The kid looked about six years old, still at that age when they’re content to sit with dad and tell him all the stories, knowing that he’d be listening to every word. The dad was a tattooed skateboarder, long black board shorts, sandals and blue t-shirt, some band I didn’t know scrawled across his shirt. He had tattoos all over his legs and arms but none on his neck, just a simple silver chain and blue dyed hair. He had some of his kid’s blonde hair showing at the roots, the kid with long blonde hair and big blue eyes. They had a rucksack, a lunch box and a skateboard in a pile beside them on the platform with stickers all over the lunch box of the latest cartoon characters and more punky stickers on the skateboard, clearly the dad’s.

The train was running late, no big surprises there, I was content to soak up the sun, listen to them talk of what to have for dinner, what was happening at camp class the next day. By the time the train pulled in, my trousers had stuck to the bench a bit, sweat and sun and the feeling of humidity all adding to my need now to get home and peel everything off, sit and stew in a cool bath for a while.

As I stood up to get on the train, the blonde kid leapt up, running to the carriage doors, screeching “Daddy!” as a man got off the train, scooped him up and held him close. I faltered for a second but soon recovered, I was expecting a mom not another dad but then, this is another time, the openness of the couple as they moved to each other, hugged and kissed with the kid between them.

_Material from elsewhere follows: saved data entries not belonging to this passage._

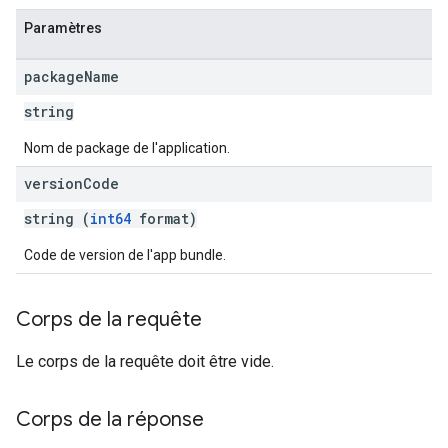
Paramètres
package
Name
string
Nom de package de l'application.
version
Code
string (
int64
format)
Code de version de l'app bundle.
Corps de la requête
Le corps de la requête doit être vide.
Corps de la réponse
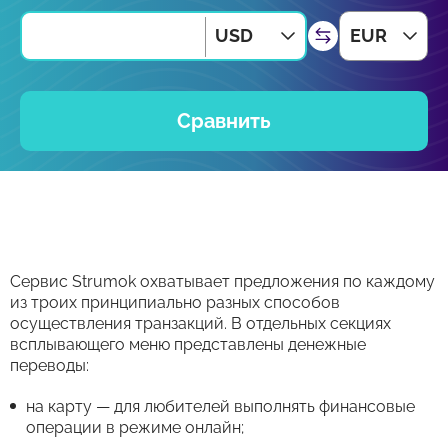
USD
EUR
Сравнить
Сервис Strumok охватывает предложения по каждому
из троих принципиально разных способов
осуществления транзакций. В отдельных секциях
всплывающего меню представлены денежные
переводы:
на карту — для любителей выполнять финансовые
операции в режиме онлайн;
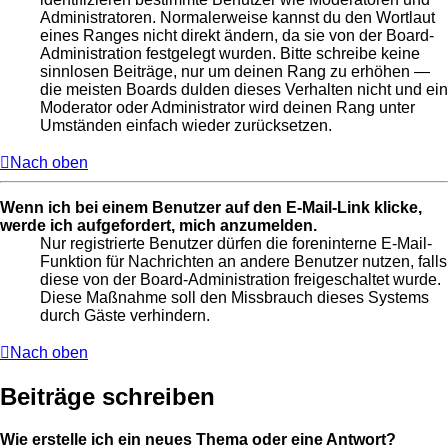
Administratoren. Normalerweise kannst du den Wortlaut
eines Ranges nicht direkt ändern, da sie von der Board-
Administration festgelegt wurden. Bitte schreibe keine
sinnlosen Beiträge, nur um deinen Rang zu erhöhen —
die meisten Boards dulden dieses Verhalten nicht und ein
Moderator oder Administrator wird deinen Rang unter
Umständen einfach wieder zurücksetzen.
Nach oben
Wenn ich bei einem Benutzer auf den E-Mail-Link klicke,
werde ich aufgefordert, mich anzumelden.
Nur registrierte Benutzer dürfen die foreninterne E-Mail-
Funktion für Nachrichten an andere Benutzer nutzen, falls
diese von der Board-Administration freigeschaltet wurde.
Diese Maßnahme soll den Missbrauch dieses Systems
durch Gäste verhindern.
Nach oben
Beiträge schreiben
Wie erstelle ich ein neues Thema oder eine Antwort?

I got on the train and sat down, watched them out the window as they walked off together, the other man tall and dark-haired, in a trim suit with a tattoo peeking out over his shirt collar, the kid continuing his chatter to both his dads now, eager to fill them in on all the latest goings on. As the train pulled away, I sat back and touched my fingers to my lips, remembering another eager hugger, a constant chatter. It was so easy now to be a gay couple, to have a kid, to be themselves, I envied the couple, the kid, for a time long ago when it wasn’t so easy, when every subtle touch meant the world to me.


	2. The postcard

**Summary for the Chapter:**

> The sad ending.

**Notes for the Chapter:**

> Srsly, skip to chapter 3 if you don't want sadness.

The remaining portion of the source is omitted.